Exercise details:
Set down the data below from its first line to the line holding "Boris Berg im Titelkampf um die", inclusive; omit all pictures.

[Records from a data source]

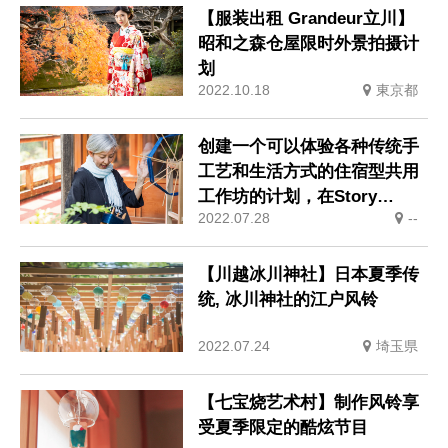
【服装出租 Grandeur立川】
昭和之森仓屋限时外景拍摄计
划
2022.10.18
東京都
创建一个可以体验各种传统手
工艺和生活方式的住宿型共用
工作坊的计划，在Story
2022.07.28
--
Funding SPIN开始了
【川越冰川神社】日本夏季传
统, 冰川神社的江户风铃
2022.07.24
埼玉県
【七宝烧艺术村】制作风铃享
受夏季限定的酷炫节目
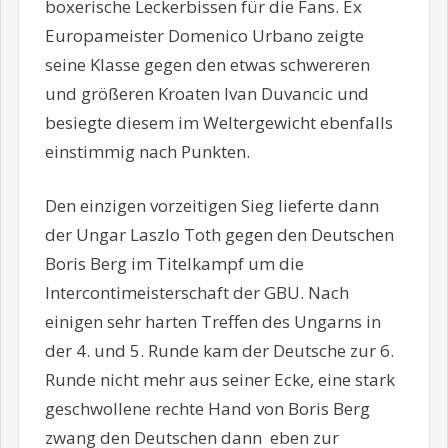
boxerische Leckerbissen für die Fans. Ex
Europameister Domenico Urbano zeigte
seine Klasse gegen den etwas schwereren
und größeren Kroaten Ivan Duvancic und
besiegte diesem im Weltergewicht ebenfalls
einstimmig nach Punkten.
Den einzigen vorzeitigen Sieg lieferte dann
der Ungar Laszlo Toth gegen den Deutschen
Boris Berg im Titelkampf um die
Intercontimeisterschaft der GBU. Nach
einigen sehr harten Treffen des Ungarns in
der 4. und 5. Runde kam der Deutsche zur 6.
Runde nicht mehr aus seiner Ecke, eine stark
geschwollene rechte Hand von Boris Berg
zwang den Deutschen dann eben zur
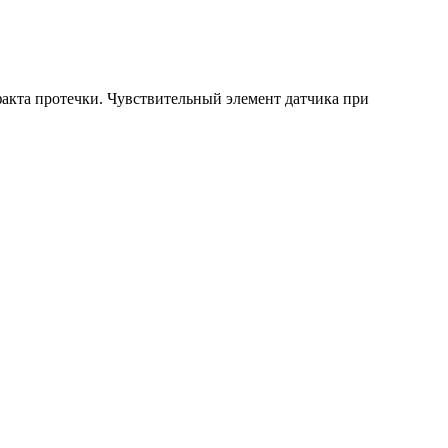
акта протечки. Чувствительный элемент датчика при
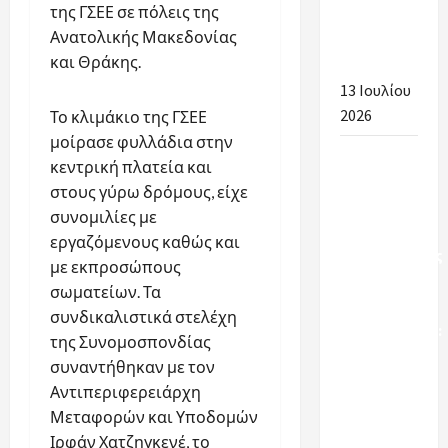
της ΓΣΕΕ σε πόλεις της
ανά
Ανατολικής Μακεδονίας
Περιοχή
και Θράκης.
2026-2027
13 Ιουλίου
2026
Το κλιμάκιο της ΓΣΕΕ
μοίρασε φυλλάδια στην
Πρώτα
κεντρική πλατεία και
βήματα
στους γύρω δρόμους, είχε
δικαίωσης
συνομιλίες με
για τους
εργαζόμενους καθώς και
εργαζόμενους
με εκπροσώπους
στη
σωματείων. Τα
σχολική
συνδικαλιστικά στελέχη
καθαριότητα:
της Συνομοσπονδίας
Οι
συναντήθηκαν με τον
εξελίξεις
Αντιπεριφερειάρχη
για το
Μεταφορών και Υποδομών
2026-2027
Ιρφάν Χατζηγκενέ, το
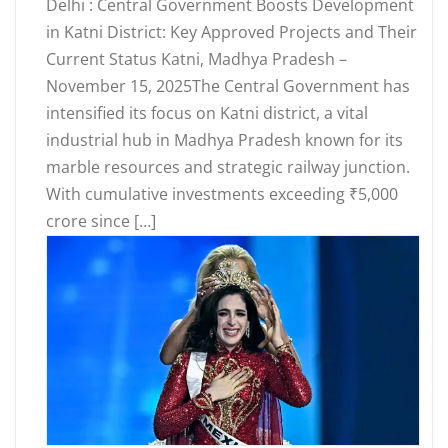
Delhi : Central Government Boosts Development
in Katni District: Key Approved Projects and Their
Current Status Katni, Madhya Pradesh –
November 15, 2025The Central Government has
intensified its focus on Katni district, a vital
industrial hub in Madhya Pradesh known for its
marble resources and strategic railway junction.
With cumulative investments exceeding ₹5,000
crore since […]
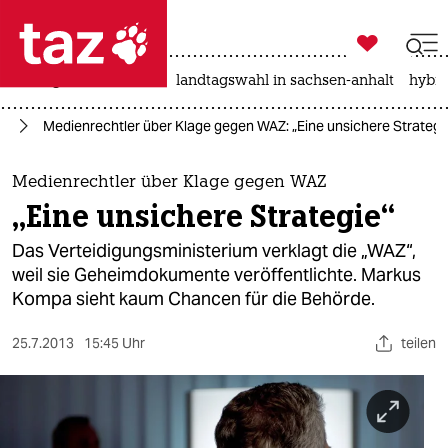

taz zahl ich
niedrigwasser
rente
landtagswahl in sachsen-anhalt
hybri

taz zahl ich
ht
Medienrechtler über Klage gegen WAZ: „Eine unsichere Strategi
taz zahl ich
themen
Medienrechtler über Klage gegen WAZ
„Eine unsichere Strategie“
politik
Das Verteidigungsministerium verklagt die „WAZ“,
öko
weil sie Geheimdokumente veröffentlichte. Markus
Kompa sieht kaum Chancen für die Behörde.
gesellschaft
25.7.2013
15:45 Uhr
teilen
kultur
sport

Problem solution:
【服装出租 Grandeur立川】
昭和之森仓屋限时外景拍摄计
划
2022.10.18
東京都
创建一个可以体验各种传统手
工艺和生活方式的住宿型共用
工作坊的计划，在Story
2022.07.28
--
Funding SPIN开始了
【川越冰川神社】日本夏季传
统, 冰川神社的江户风铃
2022.07.24
埼玉県
【七宝烧艺术村】制作风铃享
受夏季限定的酷炫节目
boxerische Leckerbissen für die Fans. Ex
Europameister Domenico Urbano zeigte
seine Klasse gegen den etwas schwereren
und größeren Kroaten Ivan Duvancic und
besiegte diesem im Weltergewicht ebenfalls
einstimmig nach Punkten.
Den einzigen vorzeitigen Sieg lieferte dann
der Ungar Laszlo Toth gegen den Deutschen
Boris Berg im Titelkampf um die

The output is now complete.